_What the exercise asks:_
Could you return only the lines that run from the line with "Год обучения - 1" through the final line of the data, exactly as they stand?

Material provided START

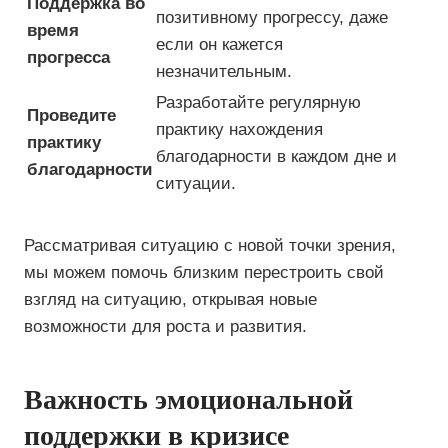
Поддержка во
позитивному прогрессу, даже
время
если он кажется
прогресса
незначительным.
Разработайте регулярную
Проведите
практику нахождения
практику
благодарности в каждом дне и
благодарности
ситуации.
Рассматривая ситуацию с новой точки зрения,
мы можем помочь близким перестроить свой
взгляд на ситуацию, открывая новые
возможности для роста и развития.
Важность эмоциональной
поддержки в кризисе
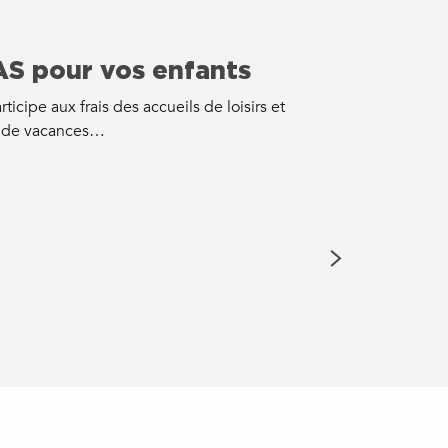
AS pour vos enfants
ticipe aux frais des accueils de loisirs et
s de vacances…
Pass cultu
Le pass « sortir da
valable jusqu’à...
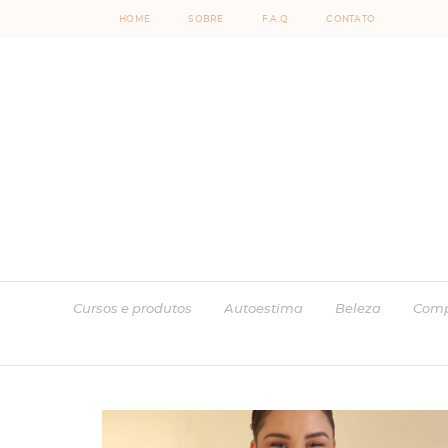
HOME
SOBRE
F.A.Q
CONTATO
Cursos e produtos
Autoestima
Beleza
Comp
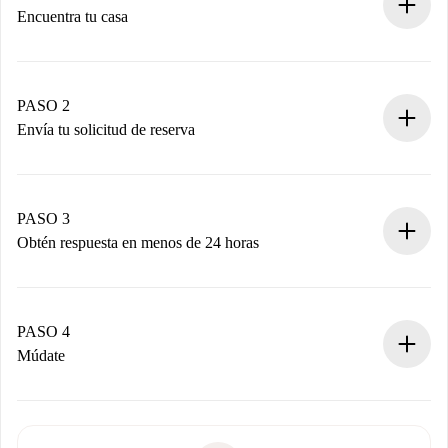
Encuentra tu casa
Proceso de reserva 100% online.
Casas y Propietarios verificados.
Tienes toda la información necesaria por adelantado.
PASO 2
Envía tu solicitud de reserva
Envía detalles básicos de tu perfil y de tu método de pago.
Recuerda que no te cobraremos nada hasta que el
propietario acepte.
PASO 3
Obtén respuesta en menos de 24 horas
El propietario tiene menos de 24 horas para confirmar.
Si es aceptada, te haremos el cargo y te pondremos en
contacto con el propietario.
PASO 4
Si es rechazada: No te haremos ningún cargo y te
Múdate
ofreceremos alternativas.
Acuerda con el propietario los detalles de tu llegada,
Documentos necesarios si tu propiedad es “
Spotahome
recogida de llaves, etc.
plus
”.
Spotahome sólo transferirá el primer pago al propietario si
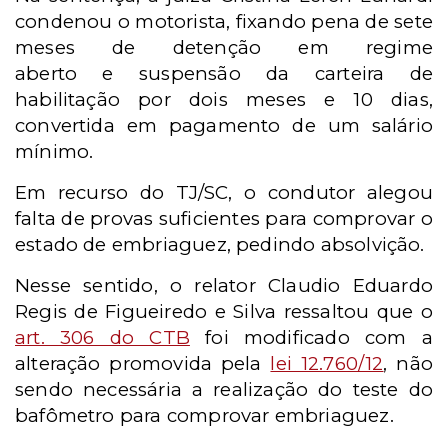
condenou o motorista, fixando pena de sete
meses de detenção em regime
aberto e suspensão da carteira de
habilitação por dois meses e 10 dias,
convertida em pagamento de um salário
mínimo.
Em recurso do TJ/SC, o condutor alegou
falta de provas suficientes para comprovar o
estado de embriaguez, pedindo absolvição.
Nesse sentido, o relator Claudio Eduardo
Regis de Figueiredo e Silva ressaltou que o
art. 306 do CTB
foi modificado
com a
alteração promovida pela
lei 12.760/12
, não
sendo necessária a realização do teste do
bafômetro para comprovar embriaguez.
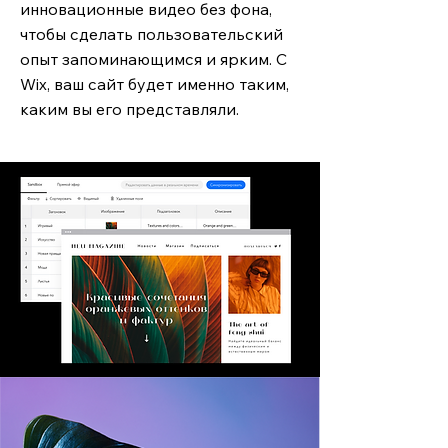
инновационные видео без фона,
чтобы сделать пользовательский
опыт запоминающимся и ярким. С
Wix, ваш сайт будет именно таким,
каким вы его представляли.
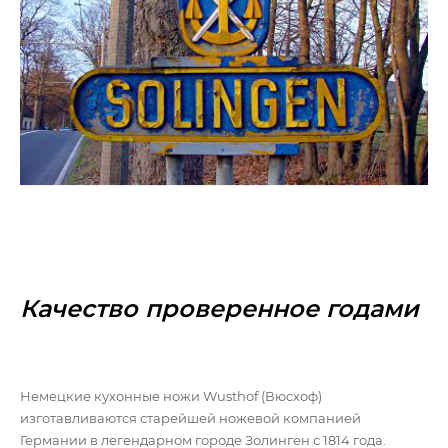
Качество проверенное годами
Немецкие кухонные ножи Wusthof (Вюсхоф)
изготавливаются старейшей ножевой компанией
Германии в легендарном городе Золинген с 1814 года.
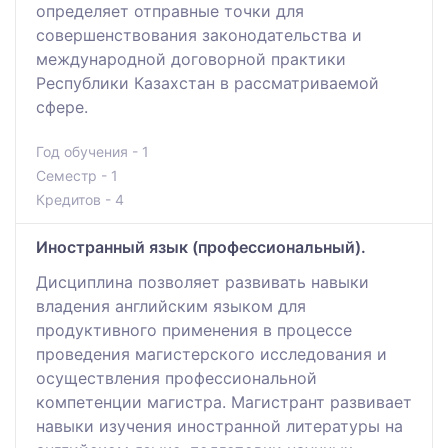
определяет отправные точки для
совершенствования законодательства и
международной договорной практики
Республики Казахстан в рассматриваемой
сфере.
Год обучения - 1
Семестр - 1
Кредитов - 4
Иностранный язык (профессиональный).
Дисциплина позволяет развивать навыки
владения английским языком для
продуктивного применения в процессе
проведения магистерского исследования и
осуществления профессиональной
компетенции магистра. Магистрант развивает
навыки изучения иностранной литературы на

Material provided END

_Task output:_
Год обучения - 1
Семестр - 1
Кредитов - 4
Иностранный язык (профессиональный).
Дисциплина позволяет развивать навыки
владения английским языком для
продуктивного применения в процессе
проведения магистерского исследования и
осуществления профессиональной
компетенции магистра. Магистрант развивает
навыки изучения иностранной литературы на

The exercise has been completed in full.